Но дело даже не в фабуле, Феллини сам подчеркивает, что это не просто фильм под номером восемь с половиной, а его публичная исповедь. Стало быть, мы имеем дело со своеобразным творческим манифестом. К чему же нас призывает его автор? Может быть, этот фильм был задуман как своего рода обвинительный акт против того страшного мира, который душит художника, лишает его возможности творить? Может быть, это трагедия, предостерегающая соратника Феллини?..
На экране мы увидели, как в момент пресс — конферен-ции, когда нахальные репортеры травят потерявшего присутствие духа Гвидо Ансельми, он соскальзывает под стол и стреляется. Один зритель сказал: «Вот закономерный конец!» Но нет, далее вдруг мажорная концовка: воскресший герой весело пляшет фарандолу со всеми участниками фильма. А это зачем?..
Когда Феллини задают этот вопрос, он обижается:
«Я сделал весь фильм ради этого конца!»
Но что же такой конец означает?
«В конце моего фильма, — сказал Феллини корреспонденту «Юманите», — главный герой соглашается со всем тем, что он до этого отбрасывал как выражение своих комплексов. Он осознает, что все его воспоминания, его опасения, все люди, которых он когда-либо встречал в своей жизни, принадлежат ему как уникальное, огромное богатство. Он рассматривает их теперь с гораздо большей симпатией — как человек и как художник, он обретает уверенность, что только благодаря им он сможет добиться успеха».
В этом толковании не остается места для политических и социальных мотивов, определяющих отношения между людьми. Герой фильма «Восемь с половиной» — кинорежиссер, являющийся вторым «я» самого Феллини, — с одинаковым теплом и радушием приемлет и приветствует всех, кого он «когда-либо встречал в жизни».
Почему же Феллини вдруг настраивается на этот елейно — христианский лад, столь явно противоречащий его бескомпромиссной творческой линии, какую мы запомнили по прежним фильмам? В интервью с корреспондентом еженедельника «Экспресс» он так пытался оправдать эту свою новую позицию:
«Когда находишься на грани морального самоубийства, но не кончаешь с собой, надо, чтобы ты обрел где — то жизненную силу. Это как если бы ты глубоко нырнул в бассейн — надо оттолкнуться ото дна ударом ноги, чтобы выплыть наверх… Мне ставят в упрек этот простенький, наивный конец. Но наивное, естественное — это самое трудное…»

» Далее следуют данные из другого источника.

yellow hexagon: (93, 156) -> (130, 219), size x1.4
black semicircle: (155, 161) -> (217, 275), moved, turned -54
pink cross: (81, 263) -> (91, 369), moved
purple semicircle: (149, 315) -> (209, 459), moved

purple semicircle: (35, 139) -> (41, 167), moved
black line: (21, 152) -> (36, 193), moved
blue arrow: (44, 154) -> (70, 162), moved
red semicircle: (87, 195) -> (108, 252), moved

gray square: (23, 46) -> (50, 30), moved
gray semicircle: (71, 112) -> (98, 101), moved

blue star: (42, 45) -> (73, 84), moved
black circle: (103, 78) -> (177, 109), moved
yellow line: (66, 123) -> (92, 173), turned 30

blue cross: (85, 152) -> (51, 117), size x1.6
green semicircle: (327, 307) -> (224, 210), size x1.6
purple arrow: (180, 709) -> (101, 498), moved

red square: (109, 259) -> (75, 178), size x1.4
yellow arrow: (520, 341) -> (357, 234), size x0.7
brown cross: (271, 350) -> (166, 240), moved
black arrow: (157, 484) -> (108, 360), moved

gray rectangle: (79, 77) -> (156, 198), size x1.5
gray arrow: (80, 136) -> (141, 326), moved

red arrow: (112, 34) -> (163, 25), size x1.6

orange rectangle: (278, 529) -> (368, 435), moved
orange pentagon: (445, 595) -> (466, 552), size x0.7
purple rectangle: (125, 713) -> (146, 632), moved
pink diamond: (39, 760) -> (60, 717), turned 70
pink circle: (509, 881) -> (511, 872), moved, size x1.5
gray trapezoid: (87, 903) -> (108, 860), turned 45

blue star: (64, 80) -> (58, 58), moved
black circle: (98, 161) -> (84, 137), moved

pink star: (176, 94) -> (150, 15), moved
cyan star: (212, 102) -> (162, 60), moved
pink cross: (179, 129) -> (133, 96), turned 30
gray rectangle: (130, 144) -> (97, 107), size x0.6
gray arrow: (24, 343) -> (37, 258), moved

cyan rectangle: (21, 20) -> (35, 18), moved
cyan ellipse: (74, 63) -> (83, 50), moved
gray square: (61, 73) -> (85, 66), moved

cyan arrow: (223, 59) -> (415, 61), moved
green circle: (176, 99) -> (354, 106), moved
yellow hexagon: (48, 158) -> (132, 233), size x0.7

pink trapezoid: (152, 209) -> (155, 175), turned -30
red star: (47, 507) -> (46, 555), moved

Так ли уж наивен и естественен этот конец, когда не нашедший в себе силы даже покончить с собой художник вдруг примиряется со всеми, кого он ненавидел? «Я чувствую себя таким, какой я есть, а не таким, каким я хотел бы стать, — говорит Гвидо Ансельми, обращаясь к ним. — Я хотел бы вас расцеловать. Я не знал, как это легко — принять вас, полюбить вас».
Итак, герой исповеди Феллини предпочел жизнь смерти. Но во имя чего он будет жить? Ответ на это — в диалоге Гвидо Ансельми и некоего скептического интеллигента, который все время спорит с ним, убеждая отказаться от борьбы.
«Я хотел сделать честный фильм, без лжи, который был бы полезен всем, чтобы похоронить то, что сгнило в каждом из нас, — говорит Гвидо Ансельми. — Но в конце концов я оказался не способен похоронить что бы то ни было. Я хотел все сказать, но мне нечего сказать…»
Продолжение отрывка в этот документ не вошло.